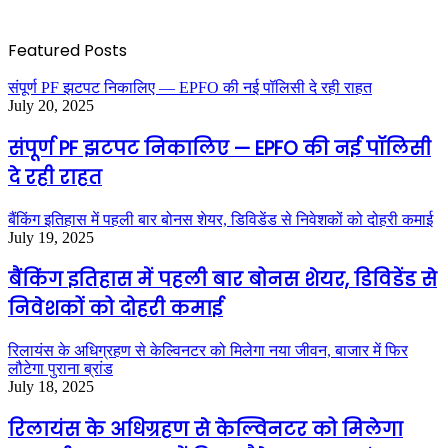
Featured Posts
संपूर्ण PF झटपट निकालिए — EPFO की नई पॉलिसी दे रही राहत
July 20, 2025
संपूर्ण PF झटपट निकालिए — EPFO की नई पॉलिसी
दे रही राहत
बैंकिंग इतिहास में पहली बार बोनस शेयर, डिविडेंड से निवेशकों को दोहरी कमाई
July 19, 2025
बैंकिंग इतिहास में पहली बार बोनस शेयर, डिविडेंड से
निवेशकों को दोहरी कमाई
रिलायंस के अधिग्रहण से केल्विनटर को मिलेगा नया जीवन, बाजार में फिर
लौटेगा पुराना ब्रांड
July 18, 2025
रिलायंस के अधिग्रहण से केल्विनटर को मिलेगा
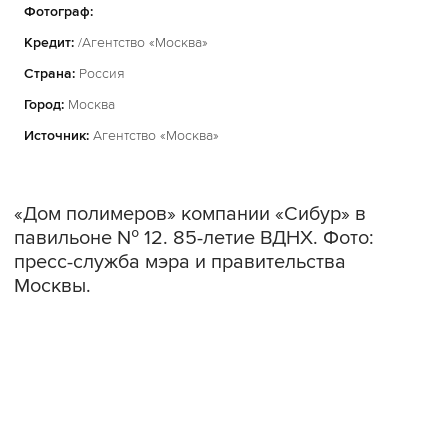
Фотограф:
Кредит:
/Агентство «Москва»
Страна:
Россия
Город:
Москва
Источник:
Агентство «Москва»
«Дом полимеров» компании «Сибур» в
павильоне № 12. 85-летие ВДНХ. Фото:
пресс-служба мэра и правительства
Москвы.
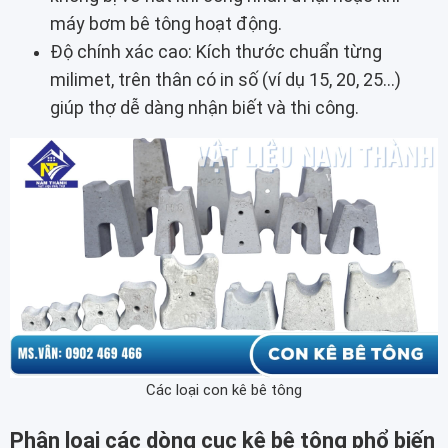
máy bơm bê tông hoạt động.
Độ chính xác cao: Kích thước chuẩn từng
milimet, trên thân có in số (ví dụ 15, 20, 25...)
giúp thợ dễ dàng nhận biết và thi công.
Các loại con kê bê tông
Phân loại các dòng cục kê bê tông phổ biến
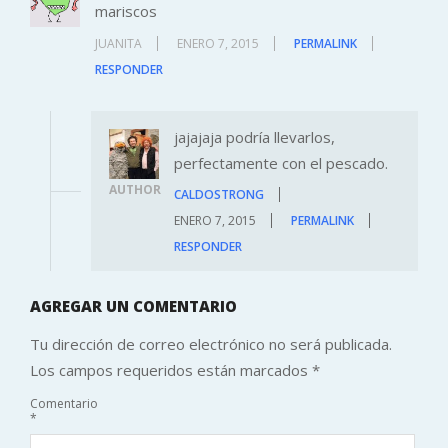
mariscos
JUANITA
ENERO 7, 2015
PERMALINK
RESPONDER
jajajaja podría llevarlos,
perfectamente con el pescado.
AUTHOR
CALDOSTRONG
ENERO 7, 2015
PERMALINK
RESPONDER
AGREGAR UN COMENTARIO
Tu dirección de correo electrónico no será publicada.
Los campos requeridos están marcados
*
Comentario
*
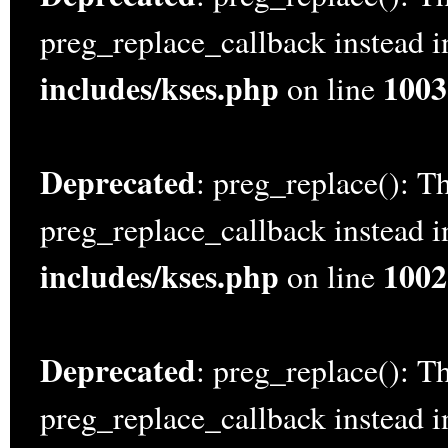
preg_replace_callback instead 
includes/kses.php
1003
on line
Deprecated
: preg_replace(): Th
preg_replace_callback instead 
includes/kses.php
1002
on line
Deprecated
: preg_replace(): Th
preg_replace_callback instead 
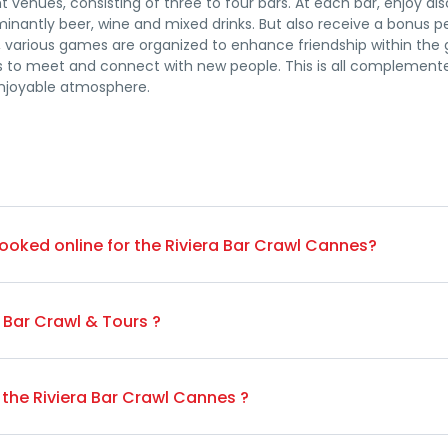
nt venues, consisting of three to four bars. At each bar, enjoy di
nantly beer, wine and mixed drinks. But also receive a bonus pe
 various games are organized to enhance friendship within the 
es to meet and connect with new people. This is all complement
enjoyable atmosphere.
e-booked online for the Riviera Bar Crawl Cannes?
joining on the spot isn't possible as we exclusively operate priva
a Bar Crawl & Tours ?
date of an event. Should this happen, Riviera Bar crawl & Tours wi
s cancelled or postponed, Riviera Bar crawl & Tours will do its ut
 the Riviera Bar Crawl Cannes ?
 guarantee that the consumer will be informed before the start
curred. 4.2 Before confirming your booking, always check careful
0 Cannes
from 20:30pm and 21:30pm (20H30/21H30)
. Afterward, w
ns made 48 hours prior the event will be refunded 70%, there is 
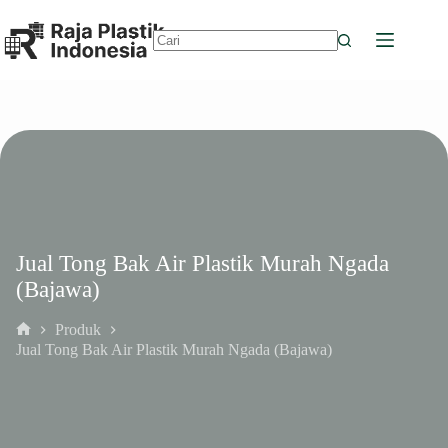
Skip
to
content
No
results
Jual Tong Bak Air Plastik Murah Ngada
(Bajawa)
Produk
Home
Jual Tong Bak Air Plastik Murah Ngada (Bajawa)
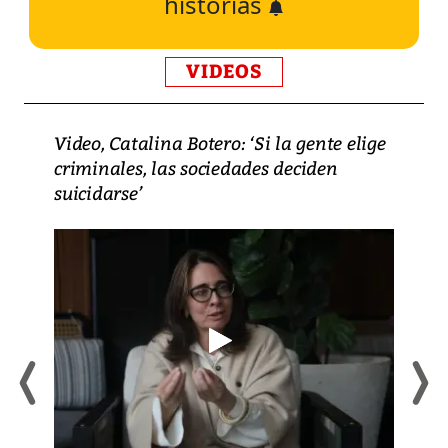
historias
VIDEOS
Video, Catalina Botero: ‘Si la gente elige
criminales, las sociedades deciden
suicidarse’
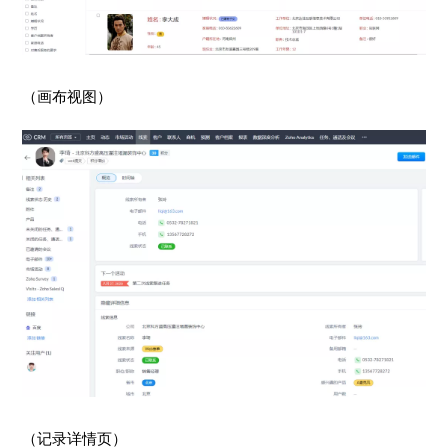
（画布视图）
（记录详情页）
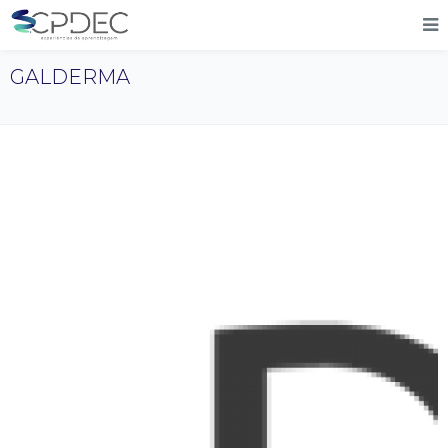
GALDERMA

_ _ _

■ Try it: Respond with one number, the count of lines of the material that include "Ngada".

■ The answer: 2